On a grimpé plus haut dans le Cordón del Plata, en passant par Uspallata (Pablo l’a surnommée « la dernière vraie ville avant la nature sauvage »). On s’est arrêtés dans une boulangerie pour prendre des medialunas encore chaudes — on aurait dit qu’elles avaient ce petit goût de feu de bois. Au pont de Picheuta, Pablo nous a raconté la traversée de l’armée de San Martín ; il ne reste que quelques pierres et un silence lourd, mais on sent comme une présence dans l’air. Ou alors c’est juste moi qui avais trop bu de café.
Le mot-clé ici, c’est « excursion montagne Mendoza » — et vous comprenez vite pourquoi quand l’Aconcagua se dévoile. Le plus haut sommet d’Amérique trône là, la neige tourbillonnant sur son sommet comme si ça ne lui faisait rien qu’on le photographie. Au Puente del Inca, le soufre et la vapeur donnent une odeur un peu œuf pourri (pas ma préférée), mais ces roches orangées sont vraiment irréelles. Des locaux vendaient des bonnets tricotés — une dame a rigolé quand j’ai essayé de marchander en espagnol, et elle a fini par me parler en anglais.
La ville frontière perchée à 3 500 mètres d’altitude donne le tournis, même respirer demande un effort. Le déjeuner n’était pas inclus, mais on s’est réfugiés dans un petit resto avec des tasses ébréchées et une soupe qui avait le goût de celle de mamie. Sur le chemin du retour, Pablo a pointé des condors qui tournaient au-dessus de nous — il a dit que c’est rare d’en voir deux fois en une journée. Je repense souvent à ce moment de calme entre les arrêts, où on n’entend que les cailloux sous les pneus et son propre cœur qui s’emballe avec l’altitude.

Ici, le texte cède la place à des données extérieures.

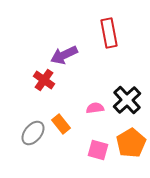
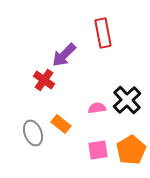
red rectangle: moved 6 px left
purple arrow: rotated 20 degrees counterclockwise
pink semicircle: moved 2 px right
orange rectangle: rotated 12 degrees counterclockwise
gray ellipse: rotated 60 degrees counterclockwise
orange pentagon: moved 7 px down
pink square: rotated 25 degrees counterclockwise
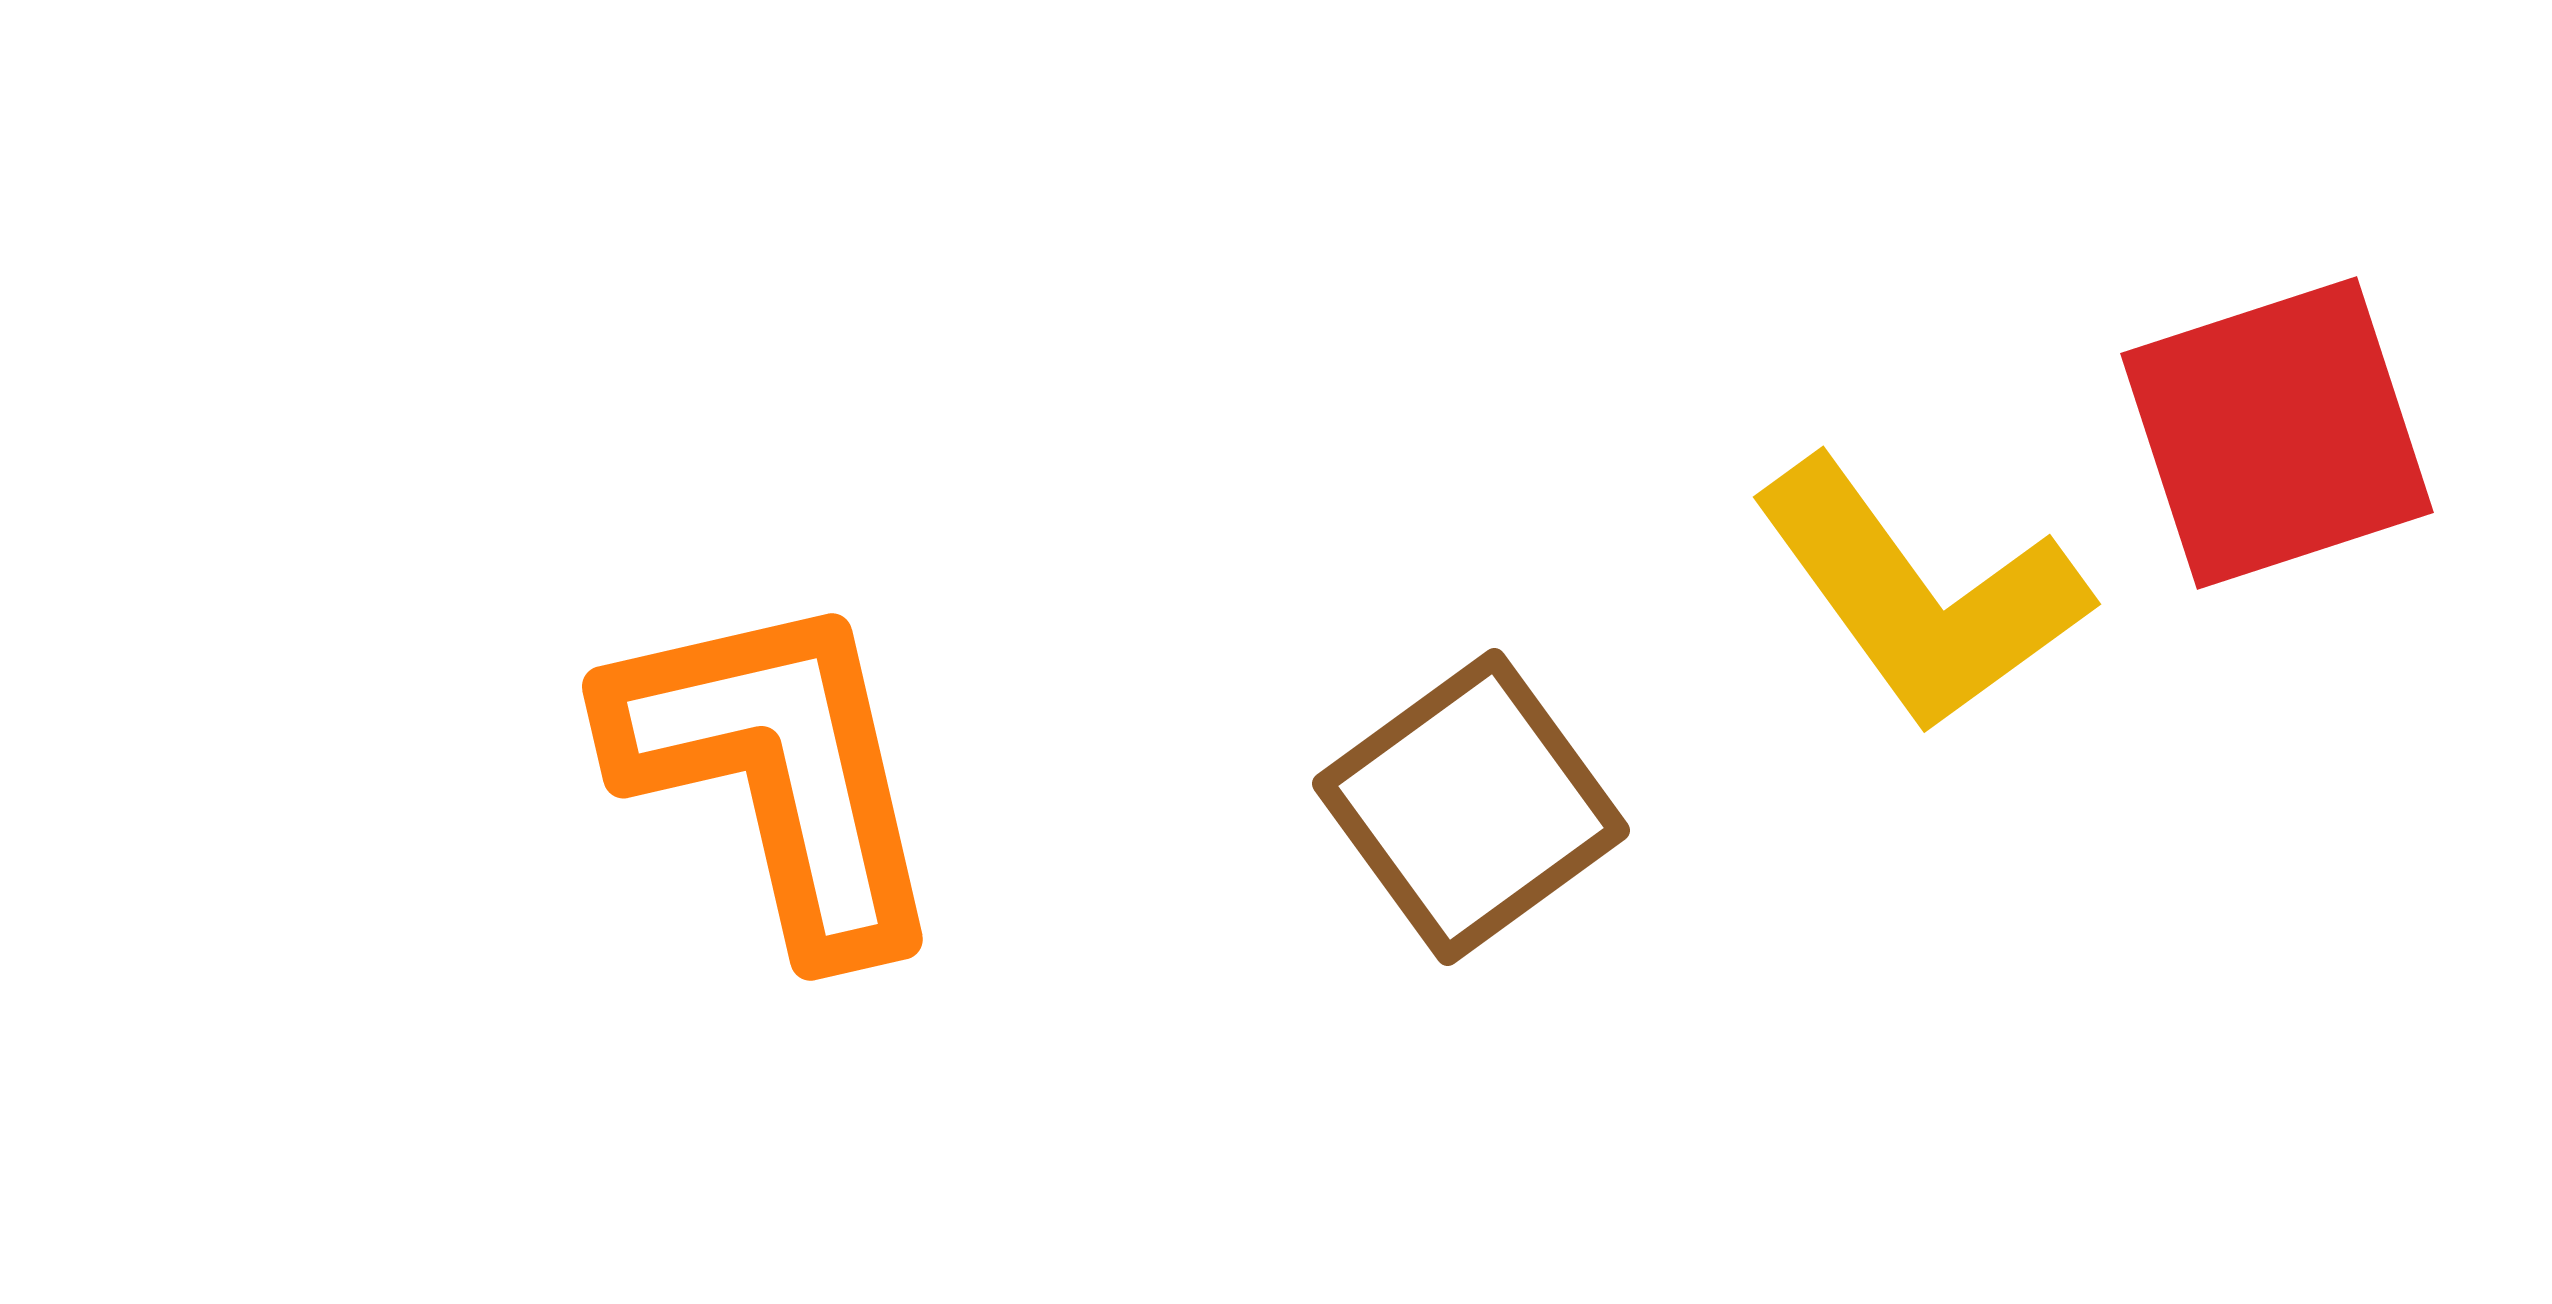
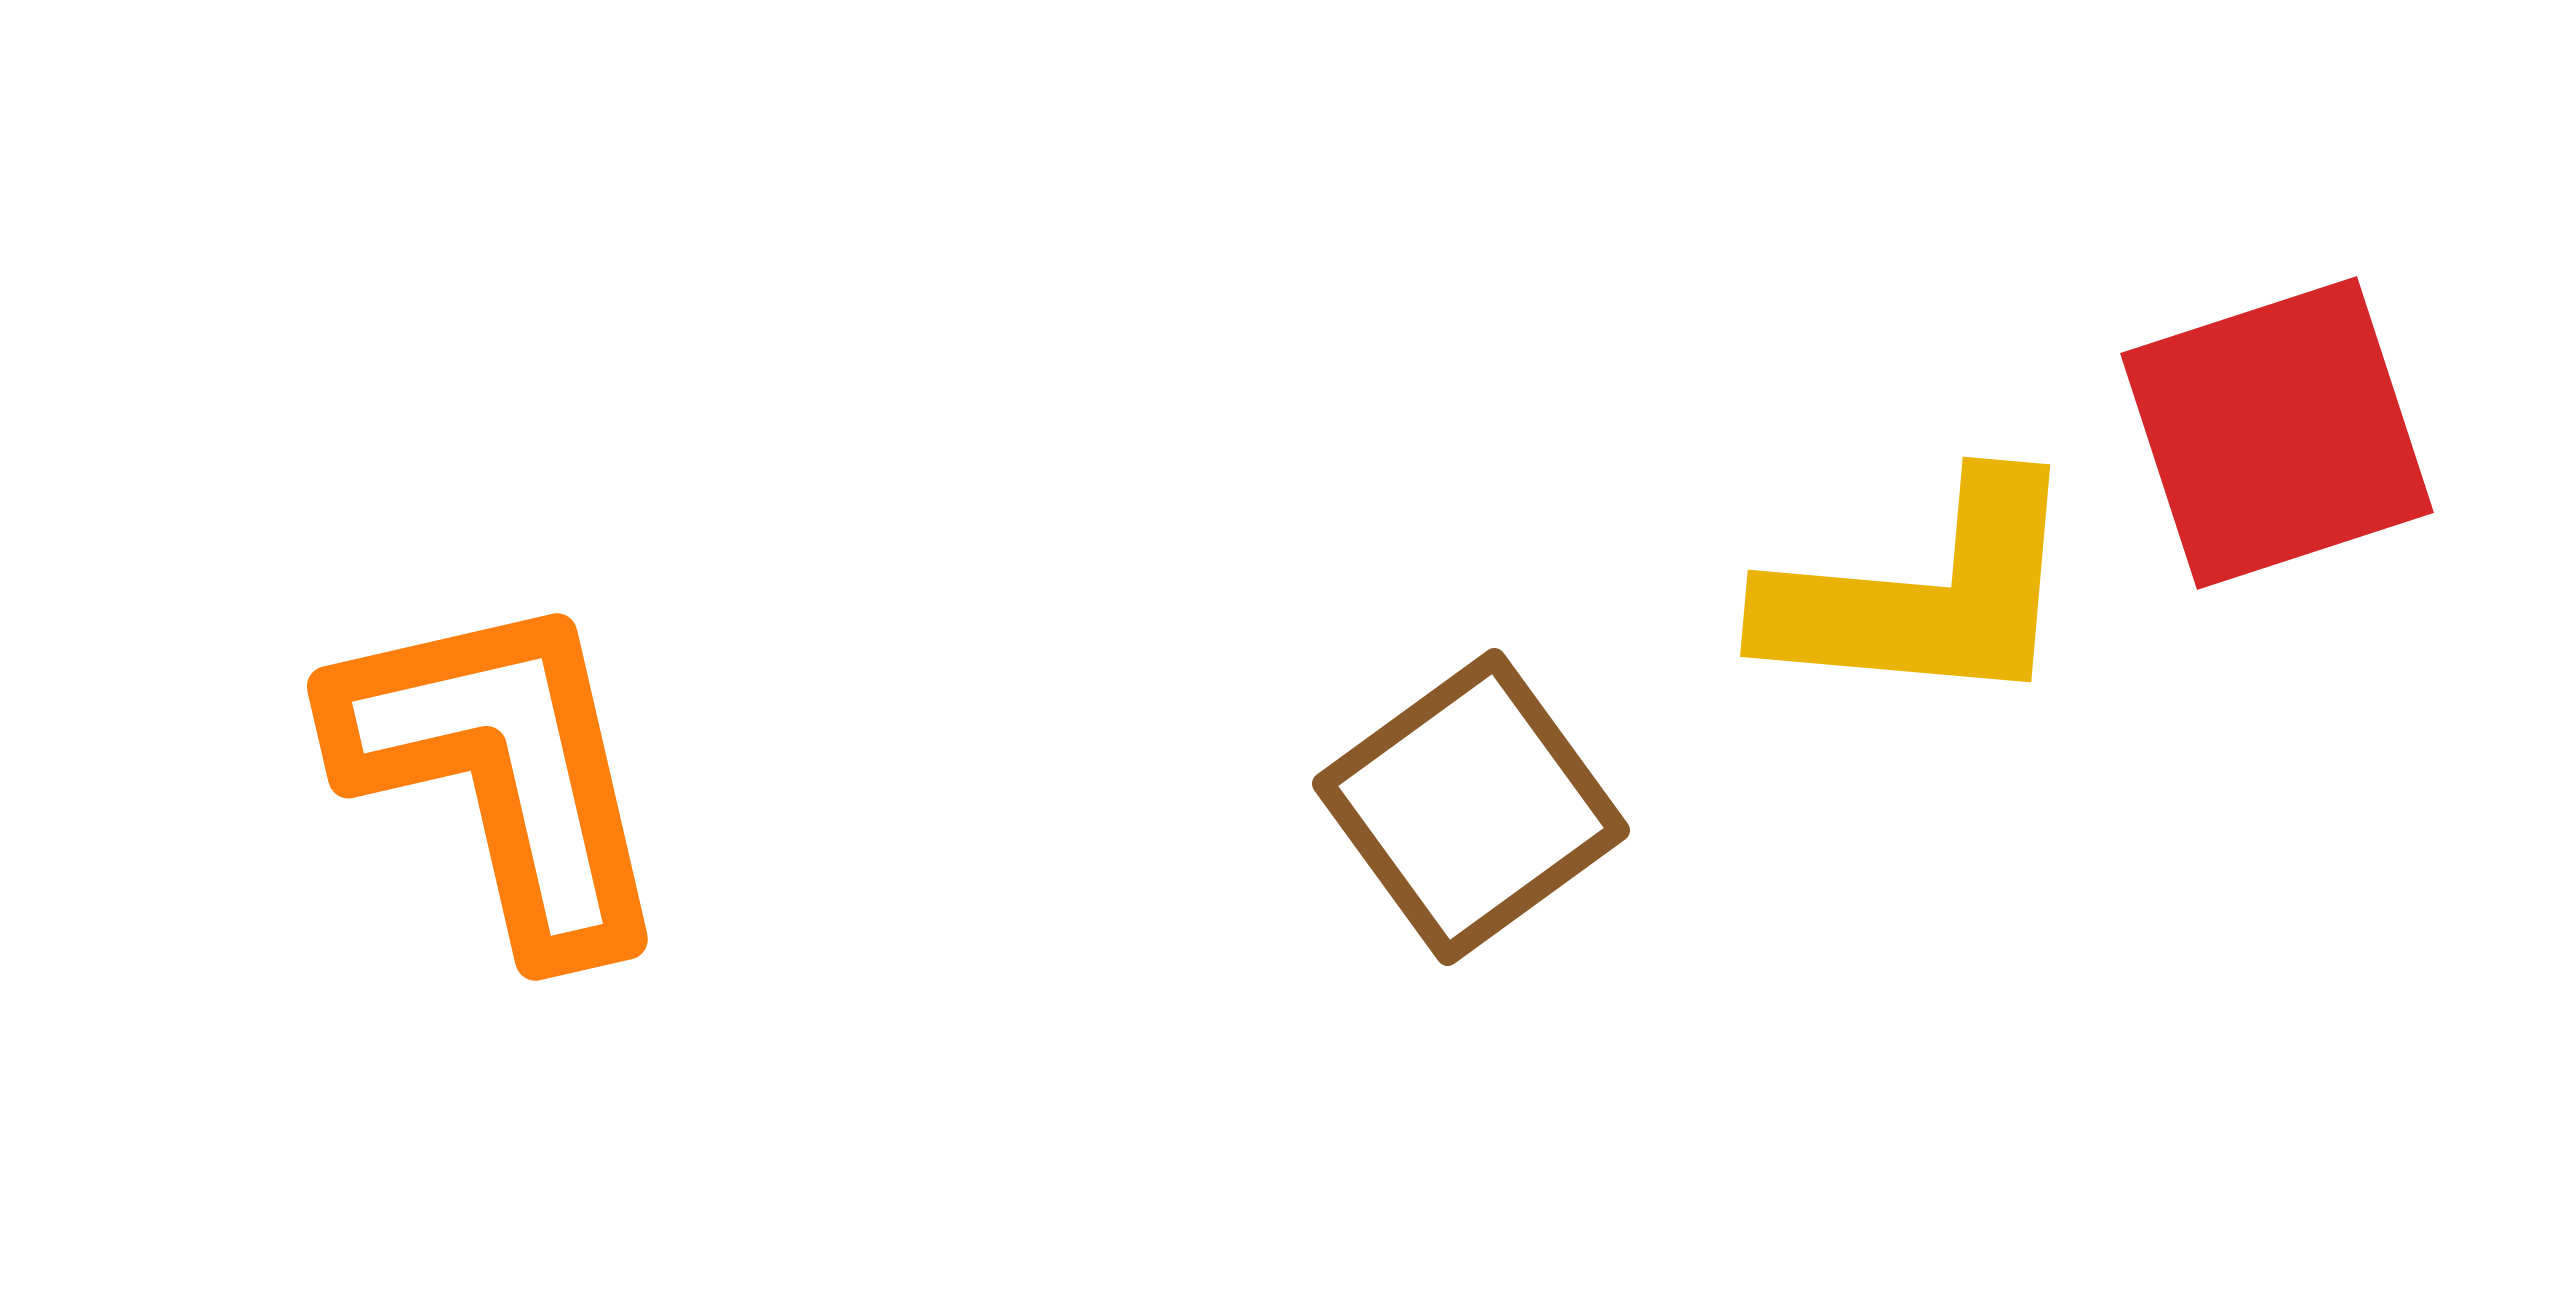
yellow L-shape: moved 4 px right; rotated 49 degrees counterclockwise
orange L-shape: moved 275 px left
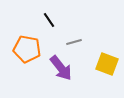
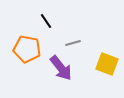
black line: moved 3 px left, 1 px down
gray line: moved 1 px left, 1 px down
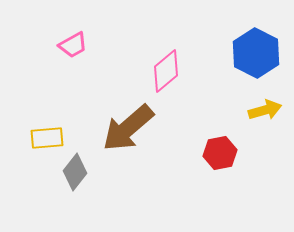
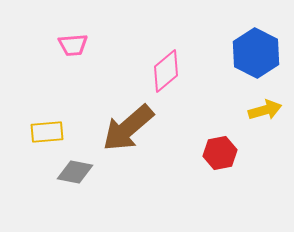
pink trapezoid: rotated 24 degrees clockwise
yellow rectangle: moved 6 px up
gray diamond: rotated 63 degrees clockwise
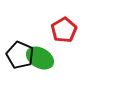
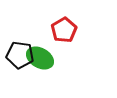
black pentagon: rotated 16 degrees counterclockwise
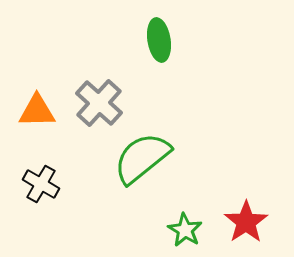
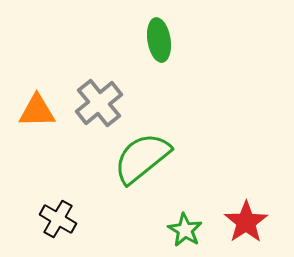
gray cross: rotated 9 degrees clockwise
black cross: moved 17 px right, 35 px down
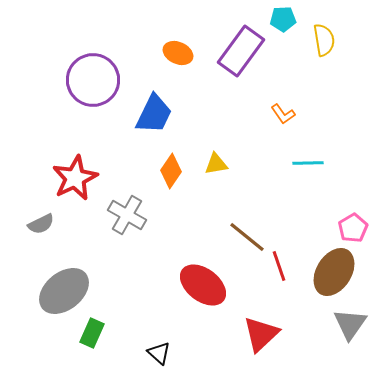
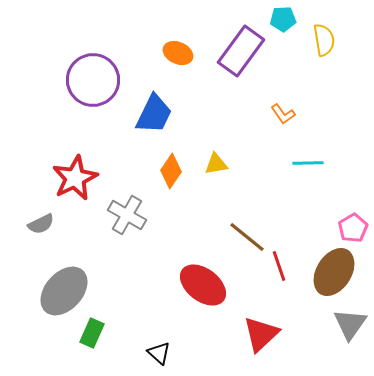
gray ellipse: rotated 9 degrees counterclockwise
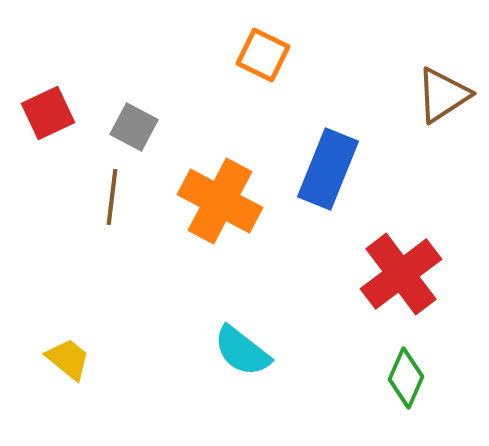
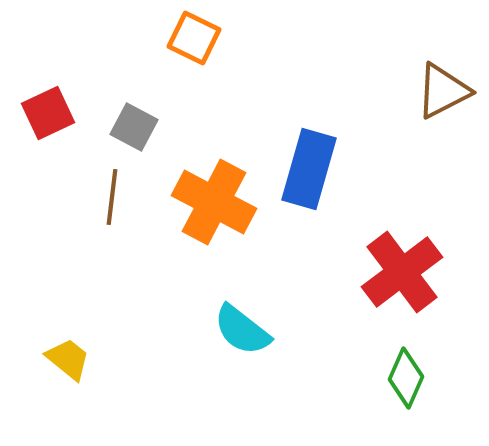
orange square: moved 69 px left, 17 px up
brown triangle: moved 4 px up; rotated 6 degrees clockwise
blue rectangle: moved 19 px left; rotated 6 degrees counterclockwise
orange cross: moved 6 px left, 1 px down
red cross: moved 1 px right, 2 px up
cyan semicircle: moved 21 px up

Ce n’était pas toujours facile ni confortable, mais je ne changerais rien.
La journée dure généralement entre 10 et 12 heures, pauses comprises.
Non, le déjeuner n’est pas inclus mais une pause dans un restaurant local près de la ville frontière est possible.
Les arrêts principaux sont le réservoir de Potrerillos, le village d’Uspallata, les ruines du pont de Picheuta, le pont naturel Puente del Inca, un point de vue sur l’Aconcagua, et une ville frontière proche du Chili.
Oui, la prise en charge depuis les hébergements centraux de Mendoza est incluse.
Oui, les bébés sont acceptés mais doivent être tenus sur les genoux d’un adulte ; poussettes et landaus sont autorisés.
Oui, le tour est accessible en fauteuil roulant et les animaux d’assistance sont acceptés.
Le point le plus haut atteint est environ 3 557 mètres d’altitude, dans la ville frontière proche du Chili.
Votre journée comprend la prise en charge à votre hôtel central de Mendoza en véhicule climatisé, ainsi qu’un guide local bilingue qui partage histoires et anecdotes à chaque arrêt — du réservoir de Potrerillos au village d’Uspallata, jusqu’aux couleurs sauvages du Puente del Inca — avec suffisamment de temps pour flâner ou manger avant de redescendre en fin d’après-midi.